The TMP117 is not merely a temperature sensor, any hunk of silicon can do that. It comes with a handful of relevant features that help you make best use of this information.
Temperature offset management
When you're trying to get an accurate measurement, despite your best efforts it's common that the temperature reported by your measurement is different than the actual value. You might be sitting in your kitchen, surrounded by thermometers telling you that the room is in fact 40 degrees Celcius, however due to specifics of the immediate environment of the sensor, it may declare with the upmost certainty that it is actually 43 degrees C.

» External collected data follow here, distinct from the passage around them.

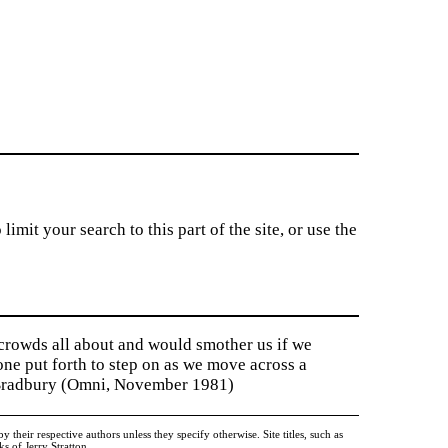
imit your search to this part of the site, or use the
 crowds all about and would smother us if we
tone put forth to step on as we move across a
y Bradbury (Omni, November 1981)
heir respective authors unless they specify otherwise. Site titles, such as
 of Jerry Stratton.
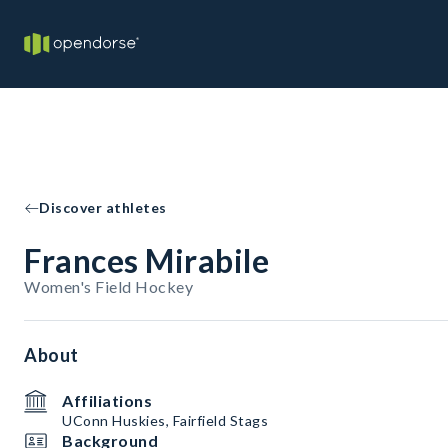
Discover athletes
Frances Mirabile
Women's Field Hockey
About
Affiliations
UConn Huskies, Fairfield Stags
Background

This type of change from the actual value will most times stay the same or close to it as the sensor finds itself in different locations with different temperature. This type of deviation from the known value is called an offset. No matter where the sensor is, the sensor will measure the temperature, but because of how air flows around the sensor, or how heat moves through the circuit board, or one of a thousand other things, it then takes this temperature and sets it off to the side, always the same amount. The offset remains relatively constant because the factors causing it are not changing, so their effect on the temperature also does not change.
Because they're constant, a temperature offset is easy to fix by adding or subtracting it from the reported temperature. The TMP117 will manage this for you by allowing you to set the offset amount which is then added to the measured temperature before it is reported to you. If the sensor says itself 43 degrees but you know from other sources that it is actually 40 degrees, setting an offset of -3 will account for it. After setting the offset, the TMP117 will take the measured 43 degrees, add -3 to it to account for the offset before reporting the adjusted value to you.
Temperature thresholds
Measuring temperature is all well and good, everyone needs to know the temperature at some point, but usually you want to know the temperature not out of pure curiosity but because you want to do something differently depending on what the temperature is. If it's colder than 60ºF degrees outside, you probably want to wear a hoodie. If instead it's -10ºC and you're in Saskatoon, you probably want to think about putting on an extra pair of dungarees.
The clever people at Texas Instruments were smart enough to predict this important decision point and they added high and low temperature thresholds to the TMP117. This allows you to delegate this decision to it and let it make decisions on your behalf. Most people may be hesitant to allow a machine to make such an important pants-related decision, however unlike your friend Joe who is well meaning but inattentive, the TMP117 won't get distracted by other stuff. All it's doing is sitting there, doing its part as a cog in the machine, measuring, reporting, and if appropriate, acting on the temperature.
By setting the high and low temperature thresholds, the TMP117 can then tell you when either threshold is exceeded. If you know you always wear pants when the temperature is below 60 degrees, set the low temperature threshold to 60 degrees and let the TMP117 tell you when it's time for pants.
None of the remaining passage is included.